Industry observers note that companies strategically investing in community health can also see indirect benefits in employee morale and retention. Participation in high-visibility volunteer events often reinforces workplace culture and employee engagement, factors linked to productivity and brand loyalty.
How have FirstEnergy’s past community investments shaped its reputation and stakeholder trust?
FirstEnergy’s CSR track record includes educational initiatives, environmental stewardship projects, and emergency aid for disaster-affected communities. Over the past decade, the FirstEnergy Foundation has consistently supported 501(c)(3) organizations within the company’s footprint, often targeting programs that serve basic needs or expand access to opportunity. Past food security projects have included funding for food banks during winter heating seasons, ensuring households do not have to choose between paying utility bills and buying groceries.

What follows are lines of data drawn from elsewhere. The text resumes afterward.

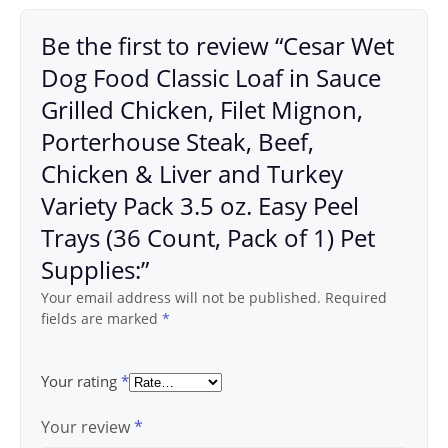
Be the first to review “Cesar Wet
Dog Food Classic Loaf in Sauce
Grilled Chicken, Filet Mignon,
Porterhouse Steak, Beef,
Chicken & Liver and Turkey
Variety Pack 3.5 oz. Easy Peel
Trays (36 Count, Pack of 1) Pet
Supplies:”
Your email address will not be published.
Required
fields are marked
*
Your rating
*
Your review
*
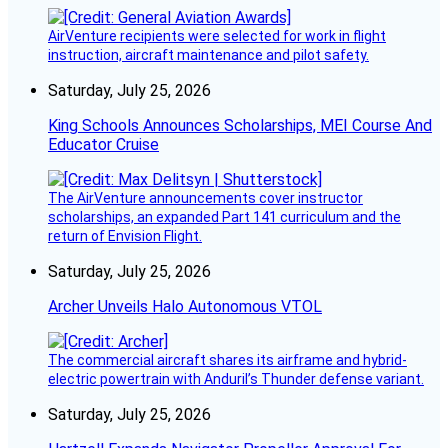
AirVenture recipients were selected for work in flight
instruction, aircraft maintenance and pilot safety.
Saturday, July 25, 2026
King Schools Announces Scholarships, MEI Course And
Educator Cruise
The AirVenture announcements cover instructor
scholarships, an expanded Part 141 curriculum and the
return of Envision Flight.
Saturday, July 25, 2026
Archer Unveils Halo Autonomous VTOL
The commercial aircraft shares its airframe and hybrid-
electric powertrain with Anduril’s Thunder defense variant.
Saturday, July 25, 2026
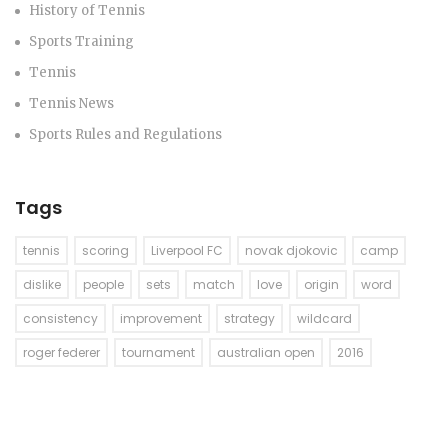
History of Tennis
Sports Training
Tennis
Tennis News
Sports Rules and Regulations
Tags
tennis
scoring
Liverpool FC
novak djokovic
camp
dislike
people
sets
match
love
origin
word
consistency
improvement
strategy
wildcard
roger federer
tournament
australian open
2016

Such long-term consistency matters in a sector where public trust can be volatile. Utilities operate under regulatory scrutiny, and visible community reinvestment can be a reputational asset during rate case negotiations or infrastructure project approvals. Some analysts point to FirstEnergy’s post-scandal recovery efforts in Ohio as an example of how intensified CSR can be part of a broader reputational rehabilitation strategy. While community giving alone cannot erase past controversies, it can demonstrate ongoing corporate citizenship, especially when linked to core service regions.
What could be next for FirstEnergy Foundation and United Way’s hunger relief partnership?

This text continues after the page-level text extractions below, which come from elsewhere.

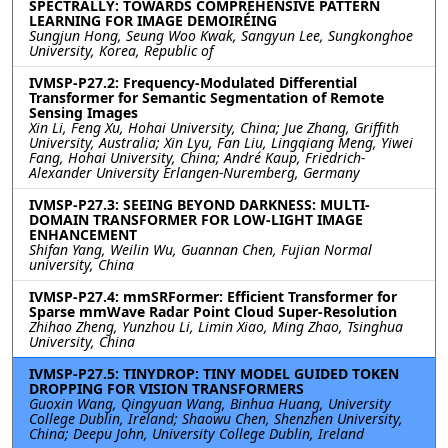
SPECTRALLY: TOWARDS COMPREHENSIVE PATTERN
LEARNING FOR IMAGE DEMOIRÉING
Sungjun Hong, Seung Woo Kwak, Sangyun Lee, Sungkonghoe
University, Korea, Republic of
IVMSP-P27.2: Frequency-Modulated Differential
Transformer for Semantic Segmentation of Remote
Sensing Images
Xin Li, Feng Xu, Hohai University, China; Jue Zhang, Griffith
University, Australia; Xin Lyu, Fan Liu, Lingqiang Meng, Yiwei
Fang, Hohai University, China; André Kaup, Friedrich-
Alexander University Erlangen-Nuremberg, Germany
IVMSP-P27.3: SEEING BEYOND DARKNESS: MULTI-
DOMAIN TRANSFORMER FOR LOW-LIGHT IMAGE
ENHANCEMENT
Shifan Yang, Weilin Wu, Guannan Chen, Fujian Normal
university, China
IVMSP-P27.4: mmSRFormer: Efficient Transformer for
Sparse mmWave Radar Point Cloud Super-Resolution
Zhihao Zheng, Yunzhou Li, Limin Xiao, Ming Zhao, Tsinghua
University, China
IVMSP-P27.5: TINYDROP: TINY MODEL GUIDED TOKEN
DROPPING FOR VISION TRANSFORMERS
Guoxin Wang, Qingyuan Wang, Binhua Huang, University
College Dublin, Ireland; Shaowu Chen, Shenzhen University,
China; Deepu John, University College Dublin, Ireland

The success of this year’s Bigger Big Cheese event opens the door to scaling the model. One potential path is to expand the initiative to other counties within FirstEnergy’s service territory, leveraging the logistical blueprint refined in Berks County. Another is to introduce year-round food security interventions—such as weekend meal programs for students—funded in part by recurring corporate grants.
For United Way, deepening corporate relationships can enable broader programmatic reach without proportionally increasing overhead. For FirstEnergy, aligning CSR investments with high-impact, easily communicable outcomes like “half a million meals provided” ensures both community benefit and shareholder-friendly optics.
Market watchers expect CSR to remain a prominent talking point in the utility sector’s investor communications, particularly as ESG scrutiny intensifies. Institutional investors often evaluate not just financial returns but also a company’s role in its communities, which can influence capital flows. While such grants are a fraction of FirstEnergy’s annual revenues—$12.5 billion in 2024—their strategic value lies in building a durable social license to operate.
If expanded, the FirstEnergy–United Way partnership could serve as a model for other utility–nonprofit collaborations nationwide, proving that targeted corporate philanthropy can deliver measurable, large-scale results in addressing one of America’s most persistent challenges: hunger.